Berlino, Cuvrystraße rimane libera. Niente edifici (per ora) dove Blu cancellò i murales

Il destino di Cuvrystraße, la strada di Berlino nota ai più per i murales di Blu cancellati dall’artista stesso in segno di protesta contro la gentrificazione, sembrava deciso: il progetto Cuvryhöfe prevedeva la costruzione di circa 250 appartamenti di lusso, oltre a numerosi uffici e negozi.
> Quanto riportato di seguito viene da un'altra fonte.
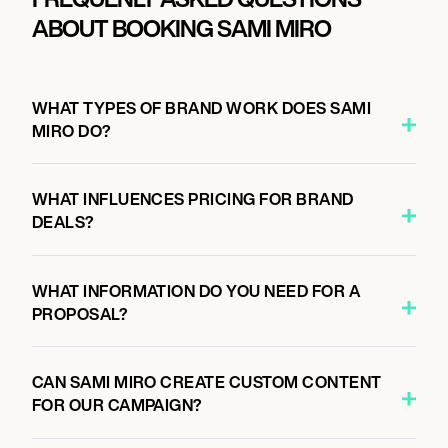
ABOUT BOOKING SAMI MIRO
WHAT TYPES OF BRAND WORK DOES SAMI
MIRO DO?
WHAT INFLUENCES PRICING FOR BRAND
DEALS?
WHAT INFORMATION DO YOU NEED FOR A
PROPOSAL?
CAN SAMI MIRO CREATE CUSTOM CONTENT
FOR OUR CAMPAIGN?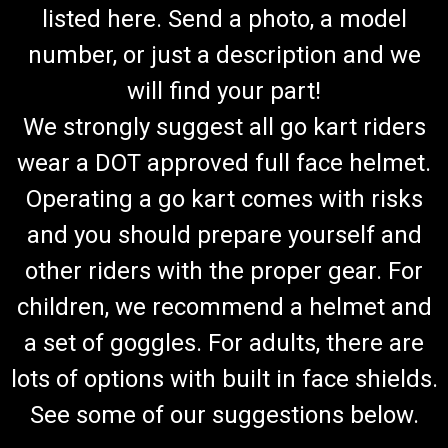
listed here. Send a photo, a model
number, or just a description and we
will find your part!
We strongly suggest all go kart riders
wear a DOT approved full face helmet.
Operating a go kart comes with risks
and you should prepare yourself and
other riders with the proper gear. For
children, we recommend a helmet and
a set of goggles. For adults, there are
lots of options with built in face shields.
See some of our suggestions below.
Ma ora quel progetto, come riportato da Berliner Zeitung, potrebbe arenarsi: Artur Süsskind, l’imprenditore bavarese che nel 2012 aveva acquistato il fondo immobiliare, potrebbe secondo alcune indiscrezioni pubblicate dal Tagesspiegel anche non trovare un accordo con il Dipartimento del Senato per lo Sviluppo Urbano (Senatsverwaltung für Stadtentwicklung).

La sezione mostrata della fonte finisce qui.